WHAT TO DO: The line containing "parfaitement le palais, tandis" marks the end: copy exactly every line from the start of the records below up to and including it, leaving out pictures.

EXERCISE MATERIAL:
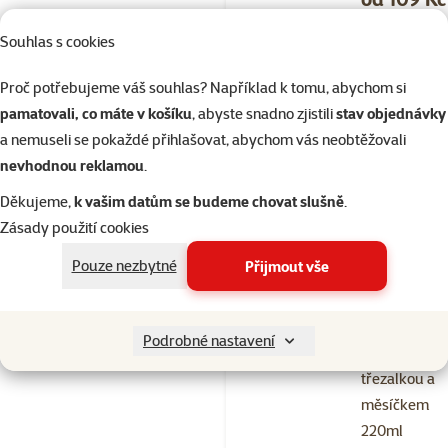
značka
Souhlas s cookies
%
Proč potřebujeme váš souhlas? Například k tomu, abychom si
Kup více, zaplať méně
pamatovali, co máte v košíku
, abyste snadno zjistili
stav objednávky
a nemuseli se pokaždé přihlašovat, abychom vás neobtěžovali
Skladem
do 
nevhodnou reklamou
.
Děkujeme,
k vašim datům se budeme chovat slušně
.
Zásady použití cookies
Hodnocení 
Sklenice
Pouze nezbytné
Přijmout vše
Elbeville Cal
Skin & Anti-
Itching kachn
Podrobné nastavení
kopřivou,
třezalkou a
měsíčkem
220ml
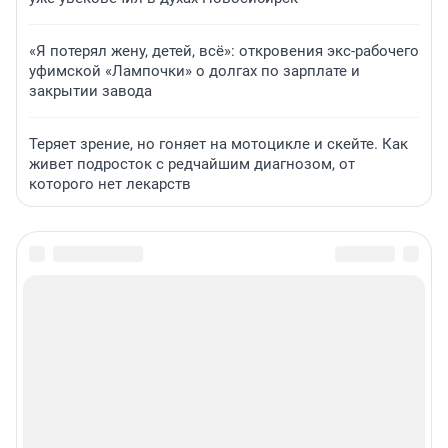
«Я потерял жену, детей, всё»: откровения экс-рабочего
уфимской «Лампочки» о долгах по зарплате и
закрытии завода
Теряет зрение, но гоняет на мотоцикле и скейте. Как
живет подросток с редчайшим диагнозом, от
которого нет лекарств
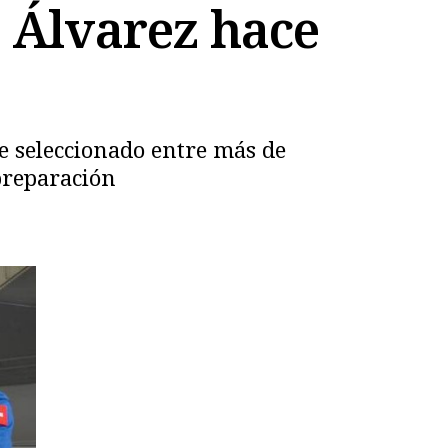
o Álvarez hace
ue seleccionado entre más de
preparación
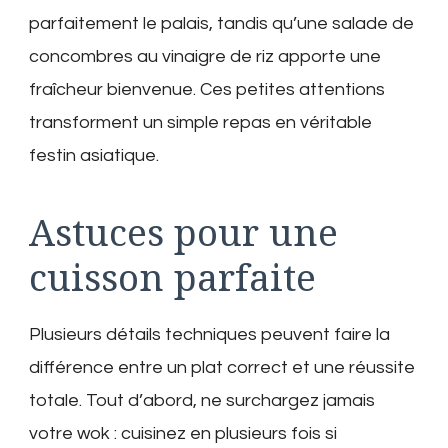
parfaitement le palais, tandis qu’une salade de
concombres au vinaigre de riz apporte une
fraîcheur bienvenue. Ces petites attentions
transforment un simple repas en véritable
festin asiatique.
Astuces pour une
cuisson parfaite
Plusieurs détails techniques peuvent faire la
différence entre un plat correct et une réussite
totale. Tout d’abord, ne surchargez jamais
votre wok : cuisinez en plusieurs fois si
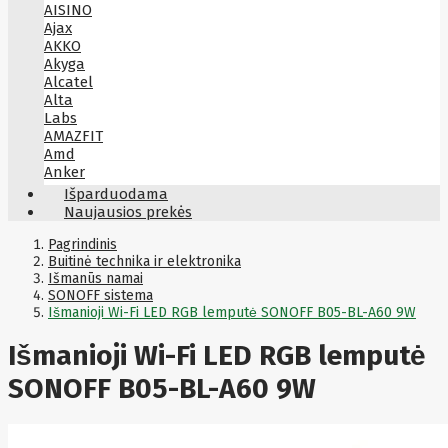
AISINO
Ajax
AKKO
Akyga
Alcatel
Alta
Labs
AMAZFIT
Amd
Anker
Antec
Išparduodama
Aoc
Naujausios prekės
Apacer
Apc
Pagrindinis
Apollo
Buitinė technika ir elektronika
Išmanūs namai
Apple
SONOFF sistema
Aqara
Išmanioji Wi-Fi LED RGB lemputė SONOFF B05-BL-A60 9W
Arctic
Armac
Išmanioji Wi-Fi LED RGB lemputė
Art
Asm
ASM
SONOFF B05-BL-A60 9W
Asrock
Assmann
ASSMANN
Astroenergy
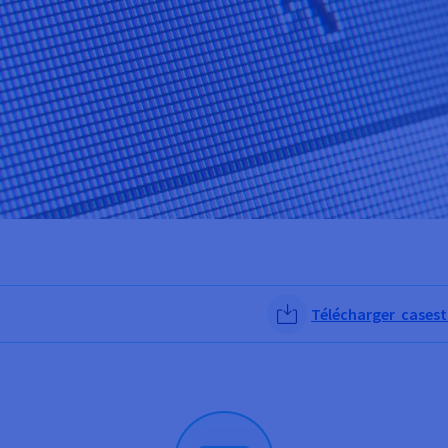
Télécharger casest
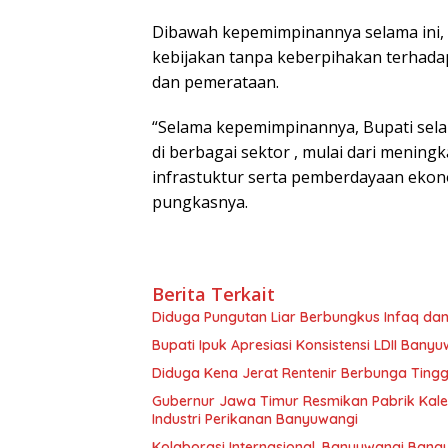
Dibawah kepemimpinannya selama ini,
kebijakan tanpa keberpihakan terhada
dan pemerataan.
“Selama kepemimpinannya, Bupati sel
di berbagai sektor , mulai dari menin
infrastuktur serta pemberdayaan ekono
pungkasnya.
Berita Terkait
Diduga Pungutan Liar Berbungkus Infaq dan
Bupati Ipuk Apresiasi Konsistensi LDII Ba
Diduga Kena Jerat Rentenir Berbunga Ting
Gubernur Jawa Timur Resmikan Pabrik Kaleng
Industri Perikanan Banyuwangi
Kolaborasi Internasional, Banyuwangi Bang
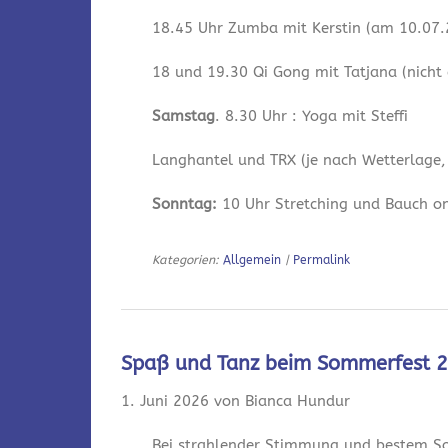
18.45 Uhr Zumba mit Kerstin (am 10.07.2
18 und 19.30 Qi Gong mit Tatjana (nicht
Samstag
. 8.30 Uhr : Yoga mit Steffi
Langhantel und TRX (je nach Wetterlage,
Sonntag:
10 Uhr Stretching und Bauch onl
Kategorien:
Allgemein
|
Permalink
Spaß und Tanz beim Sommerfest 
1. Juni 2026 von Bianca Hundur
Bei strahlender Stimmung und bestem So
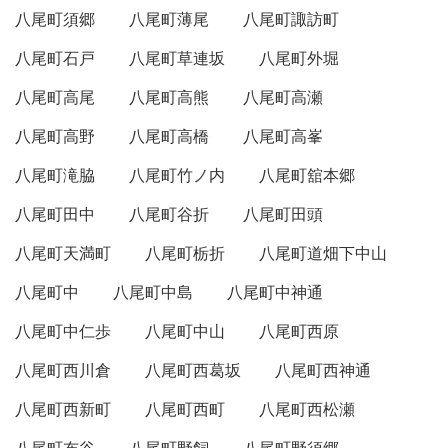
八尾町須郷
八尾町薄尾
八尾町諏訪町
八尾町石戸
八尾町草連坂
八尾町外堀
八尾町高尾
八尾町高熊
八尾町高瀬
八尾町高野
八尾町高橋
八尾町高峯
八尾町滝脇
八尾町竹ノ内
八尾町舘本郷
八尾町田中
八尾町谷折
八尾町田頭
八尾町天満町
八尾町栃折
八尾町道畑下中山
八尾町中
八尾町中島
八尾町中神通
八尾町中仁歩
八尾町中山
八尾町西原
八尾町西川倉
八尾町西葛坂
八尾町西神通
八尾町西新町
八尾町西町
八尾町西松瀬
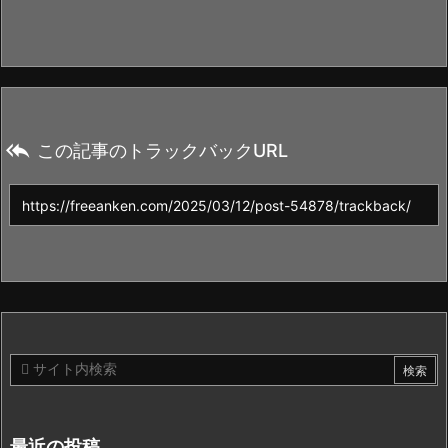

この記事のトラックバックURL
最近の投稿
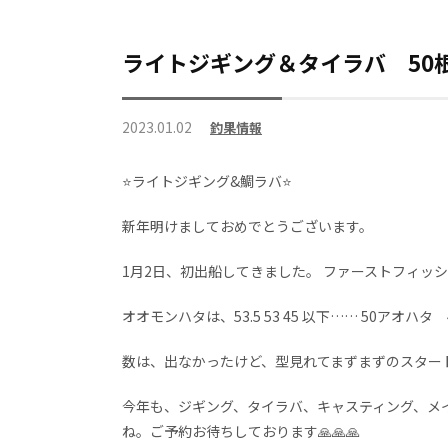
ライトジギング＆タイラバ 50
2023.01.02
釣果情報
⭐ライトジギング&鯛ラバ⭐
新年明けましておめでとうございます。
1月2日、初出船してきました。 ファーストフィッシ
オオモンハタは、53.5 53 45 以下…… 50ア
数は、出なかったけど、型見れてまずまずのスタートが
今年も、ジギング、タイラバ、キャスティング、メ
ね。ご予約お待ちしております🙏🙏🙏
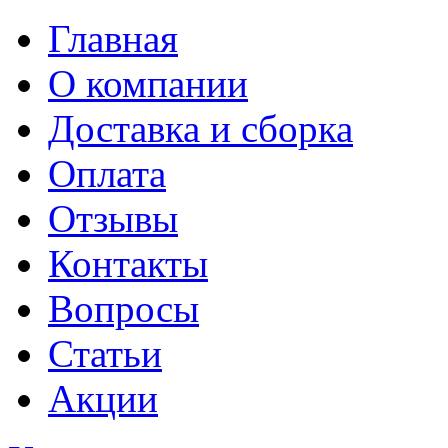
Главная
О компании
Доставка и сборка
Оплата
Отзывы
Контакты
Вопросы
Статьи
Акции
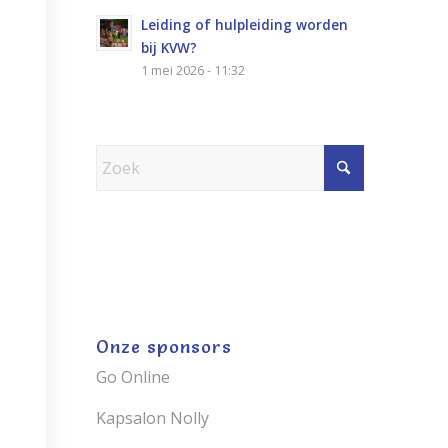
Leiding of hulpleiding worden
bij KVW?
1 mei 2026 - 11:32
Onze sponsors
Go Online
Kapsalon Nolly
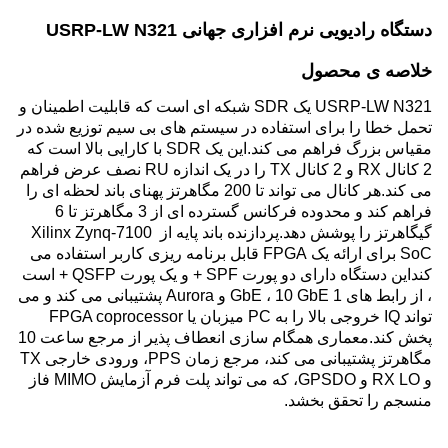
دستگاه رادیویی نرم افزاری جهانی USRP-LW N321
خلاصه ی محصول
USRP-LW N321 یک SDR شبکه ای است که قابلیت اطمینان و 
تحمل خطا را برای استفاده در سیستم های بی سیم توزیع شده در 
مقیاس بزرگ فراهم می کند.این یک SDR با کارایی بالا است که 
2 کانال RX و 2 کانال TX را در یک اندازه RU نصف عرض فراهم 
می کند.هر کانال می تواند تا 200 مگاهرتز پهنای باند لحظه ای را 
فراهم کند و محدوده فرکانس گسترده ای از 3 مگاهرتز تا 6 
گیگاهرتز را پوشش دهد.پردازنده باند پایه از Xilinx Zynq-7100 
SoC برای ارائه یک FPGA قابل برنامه ریزی کاربر استفاده می 
کنداین دستگاه دارای دو پورت SPF + و یک پورت QSFP + است 
، از رابط های 1 GbE ، 10 GbE و Aurora پشتیبانی می کند و می 
تواند IQ خروجی بالا را به PC میزبان یا FPGA coprocessor 
پخش کند.معماری همگام سازی انعطاف پذیر از مرجع ساعت 10 
مگاهرتز پشتیبانی می کند، مرجع زمان PPS، ورودی خارجی TX 
و RX LO و GPSDO، که می تواند پلت فرم آزمایش MIMO فاز 
منسجم را تحقق بخشد.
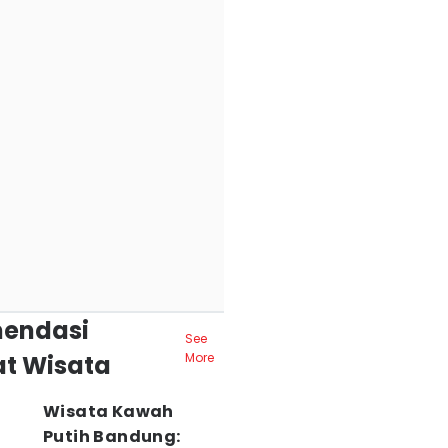
endasi
See
t Wisata
More
Wisata Kawah
Putih Bandung:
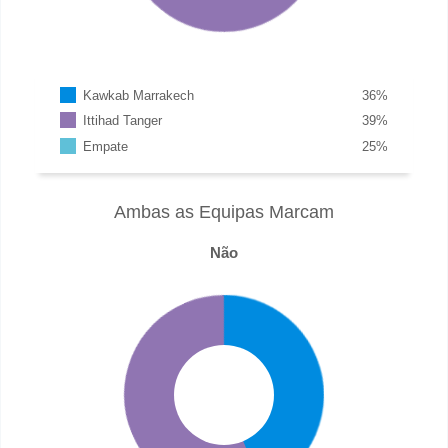
Kawkab Marrakech
36
%
Ittihad Tanger
39
%
Empate
25
%
Ambas as Equipas Marcam
Não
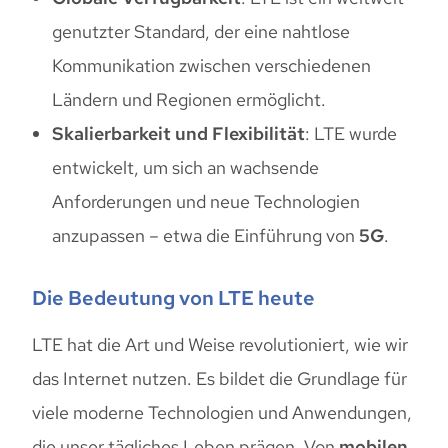
genutzter Standard, der eine nahtlose
Kommunikation zwischen verschiedenen
Ländern und Regionen ermöglicht.
Skalierbarkeit und Flexibilität
: LTE wurde
entwickelt, um sich an wachsende
Anforderungen und neue Technologien
anzupassen – etwa die Einführung von
5G
.
Die Bedeutung von LTE heute
LTE hat die Art und Weise revolutioniert, wie wir
das Internet nutzen. Es bildet die Grundlage für
viele moderne Technologien und Anwendungen,
die unser tägliches Leben prägen. Von
mobilen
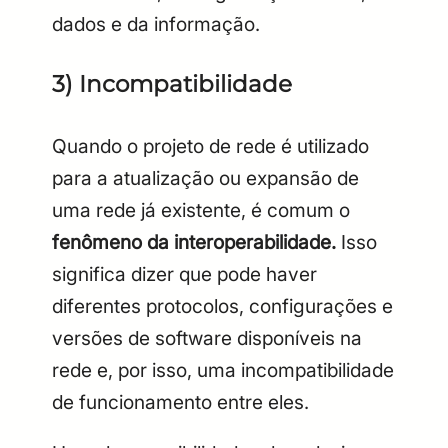
dados e da informação.
3) Incompatibilidade
Quando o projeto de rede é utilizado
para a atualização ou expansão de
uma rede já existente, é comum o
fenômeno da interoperabilidade.
Isso
significa dizer que pode haver
diferentes protocolos, configurações e
versões de software disponíveis na
rede e, por isso, uma incompatibilidade
de funcionamento entre eles.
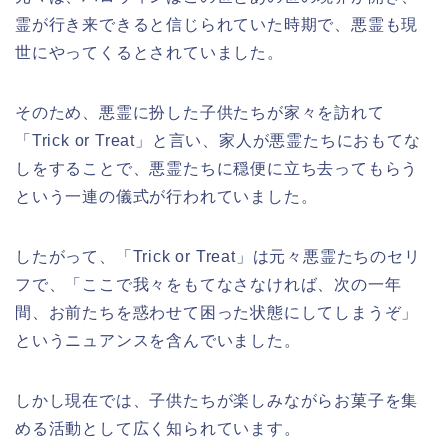
霊が行き来できると信じられていた時期で、悪霊も現
世にやってくるとされていました。
そのため、悪霊に扮した子供たちが家々を訪れて
「Trick or Treat」と言い、家人が悪霊たちにおもてな
しをすることで、悪霊たちに穏便に立ち去ってもらう
という一連の儀式が行われていました。
したがって、「Trick or Treat」は元々悪霊たちのセリ
フで、「ここで我々をもてなさなければ、次の一年
間、お前たちを惑わせて困った状態にしてしまうぞ」
というニュアンスを含んでいました。
しかし現在では、子供たちが楽しみながらお菓子を集
める活動として広く知られています。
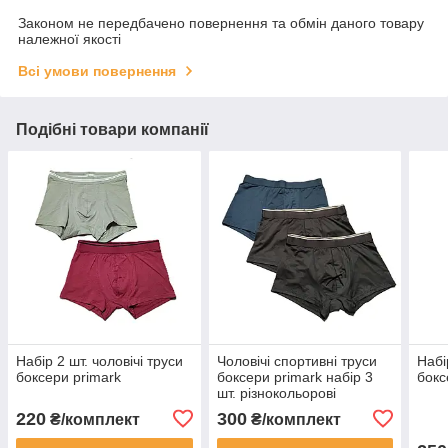
Законом не передбачено повернення та обмін даного товару
належної якості
Всі умови повернення
Подібні товари компанії
Набір 2 шт. чоловічі труси
Чоловічі спортивні труси
Набі
боксери primark
боксери primark набір 3
бокс
шт. різнокольорові
220
300
₴/комплект
₴/комплект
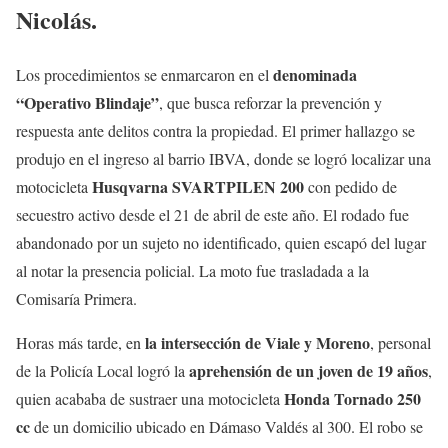
Nicolás.
denominada
Los procedimientos se enmarcaron en el
“Operativo Blindaje”
, que busca reforzar la prevención y
respuesta ante delitos contra la propiedad. El primer hallazgo se
produjo en el ingreso al barrio IBVA, donde se logró localizar una
Husqvarna SVARTPILEN 200
motocicleta
con pedido de
secuestro activo desde el 21 de abril de este año. El rodado fue
abandonado por un sujeto no identificado, quien escapó del lugar
al notar la presencia policial. La moto fue trasladada a la
Comisaría Primera.
la intersección de Viale y Moreno
Horas más tarde, en
, personal
aprehensión de un joven de 19 años
de la Policía Local logró la
,
Honda Tornado 250
quien acababa de sustraer una motocicleta
cc
de un domicilio ubicado en Dámaso Valdés al 300. El robo se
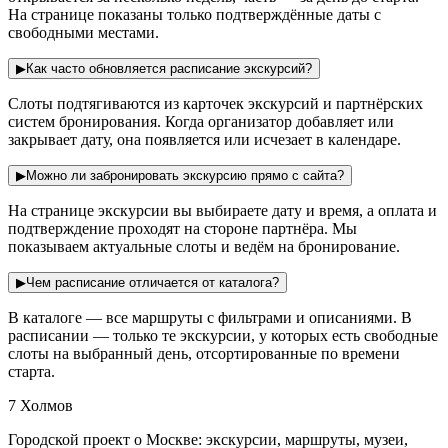
На странице показаны только подтверждённые даты с
свободными местами.
▶
Как часто обновляется расписание экскурсий?
Слоты подтягиваются из карточек экскурсий и партнёрских
систем бронирования. Когда организатор добавляет или
закрывает дату, она появляется или исчезает в календаре.
▶
Можно ли забронировать экскурсию прямо с сайта?
На странице экскурсии вы выбираете дату и время, а оплата и
подтверждение проходят на стороне партнёра. Мы
показываем актуальные слоты и ведём на бронирование.
▶
Чем расписание отличается от каталога?
В каталоге — все маршруты с фильтрами и описаниями. В
расписании — только те экскурсии, у которых есть свободные
слоты на выбранный день, отсортированные по времени
старта.
7 Холмов
Городской проект о Москве: экскурсии, маршруты, музеи,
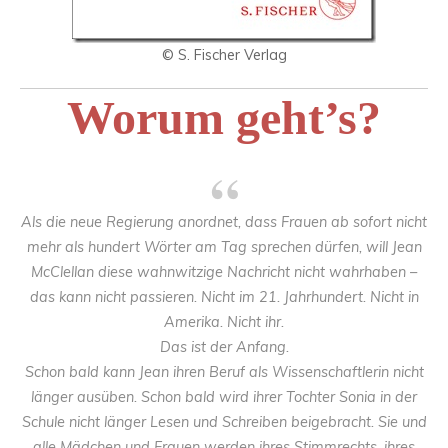
© S. Fischer Verlag
Worum geht’s?
Als die neue Regierung anordnet, dass Frauen ab sofort nicht
mehr als hundert Wörter am Tag sprechen dürfen, will Jean
McClellan diese wahnwitzige Nachricht nicht wahrhaben –
das kann nicht passieren. Nicht im 21. Jahrhundert. Nicht in
Amerika. Nicht ihr.
Das ist der Anfang.
Schon bald kann Jean ihren Beruf als Wissenschaftlerin nicht
länger ausüben. Schon bald wird ihrer Tochter Sonia in der
Schule nicht länger Lesen und Schreiben beigebracht. Sie und
alle Mädchen und Frauen werden ihres Stimmrechts, ihres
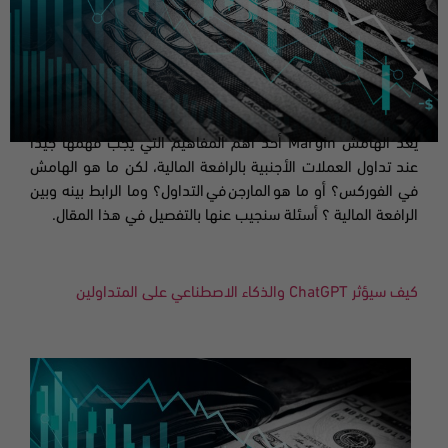
يعد الهامش
Margin
أحد أهم المفاهيم التي يجب فهمها جيداً
عند تداول العملات الأجنبية بالرافعة المالية، لكن ما هو الهامش
في الفوركس؟ أو ما هو المارجن في التداول؟
وما الرابط بينه وبين
الرافعة المالية ؟ أسئلة سنجيب عنها بالتفصيل في هذا المقال.
كيف سيؤثر
ChatGPT
والذكاء الاصطناعي على المتداولين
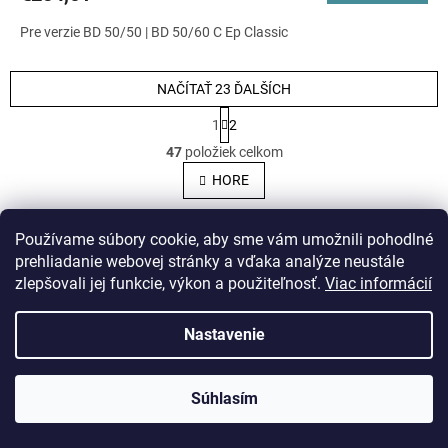
Pre verzie BD 50/50 | BD 50/60 C Ep Classic
NAČÍTAŤ 23 ĎALŠÍCH
S
1
2
t
O
r
47
položiek celkom
á
v
HORE
n
k
l
o
v
Z
á
Používame súbory cookie, aby sme vám umožnili pohodlné
a
á
prehliadanie webovej stránky a vďaka analýze neustále
d
n
p
zlepšovali jej funkcie, výkon a použiteľnosť.
Viac informácií
i
a
ä
e
t
c
Nastavenie
i
i
e
e
Súhlasím
p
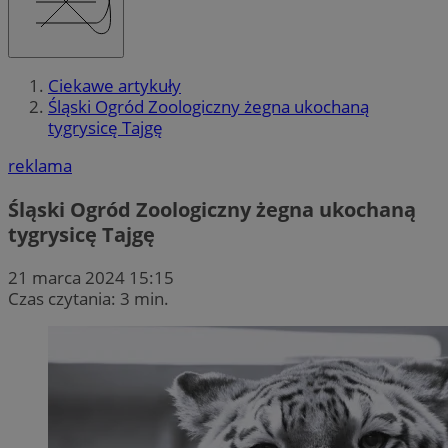
Ciekawe artykuły
Śląski Ogród Zoologiczny żegna ukochaną
tygrysicę Tajgę
reklama
Śląski Ogród Zoologiczny żegna ukochaną
tygrysicę Tajgę
21 marca 2024 15:15
Czas czytania: 3 min.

TASK RESPONSE:
značka
Souhlas s cookies
%
Proč potřebujeme váš souhlas? Například k tomu, abychom si
Kup více, zaplať méně
pamatovali, co máte v košíku
, abyste snadno zjistili
stav objednávky
a nemuseli se pokaždé přihlašovat, abychom vás neobtěžovali
Skladem
do 
nevhodnou reklamou
.
Děkujeme,
k vašim datům se budeme chovat slušně
.
Zásady použití cookies
Hodnocení 
Sklenice
Pouze nezbytné
Přijmout vše
Elbeville Cal
Skin & Anti-
Itching kachn
Podrobné nastavení
kopřivou,
třezalkou a
měsíčkem
220ml
«Я потерял жену, детей, всё»: откровения экс-рабочего
уфимской «Лампочки» о долгах по зарплате и
закрытии завода
Теряет зрение, но гоняет на мотоцикле и скейте. Как
живет подросток с редчайшим диагнозом, от
которого нет лекарств
o Álvarez hace
ue seleccionado entre más de
preparación
parfaitement le palais, tandis qu’une salade de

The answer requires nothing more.